[[ Material provided, beginning ]]

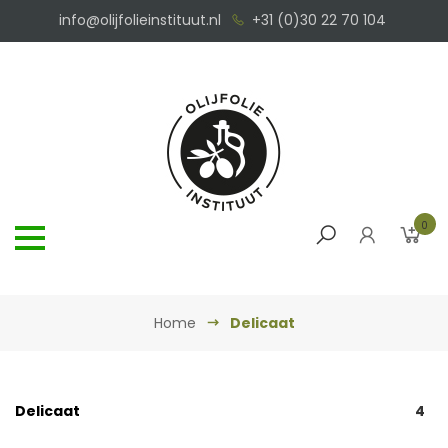
info@olijfolieinstituut.nl
+31 (0)30 22 70 104
0
Home
Delicaat
Delicaat
4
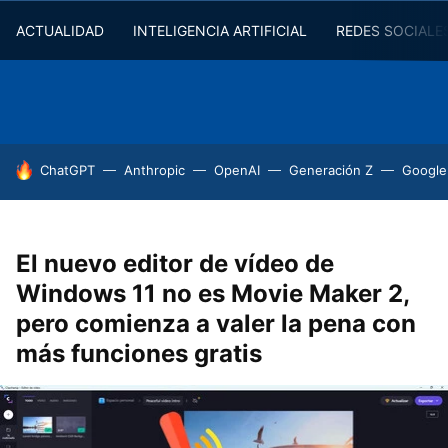
ACTUALIDAD
INTELIGENCIA ARTIFICIAL
REDES SOCIALE
HOY SE HABLA DE
ChatGPT
Anthropic
OpenAI
Generación Z
Google
El nuevo editor de vídeo de
Windows 11 no es Movie Maker 2,
pero comienza a valer la pena con
más funciones gratis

[[ Material provided, end ]]

Your assignment: An exact copy of the lines from the one with "(0)30 22 70 104" through the end of the entries above, both included, is the whole answer. It contains no pictures.

Task output:
+31 (0)30 22 70 104
0
Home
Delicaat
Delicaat
4
ACTUALIDAD
INTELIGENCIA ARTIFICIAL
REDES SOCIALE
HOY SE HABLA DE
ChatGPT
Anthropic
OpenAI
Generación Z
Google
El nuevo editor de vídeo de
Windows 11 no es Movie Maker 2,
pero comienza a valer la pena con
más funciones gratis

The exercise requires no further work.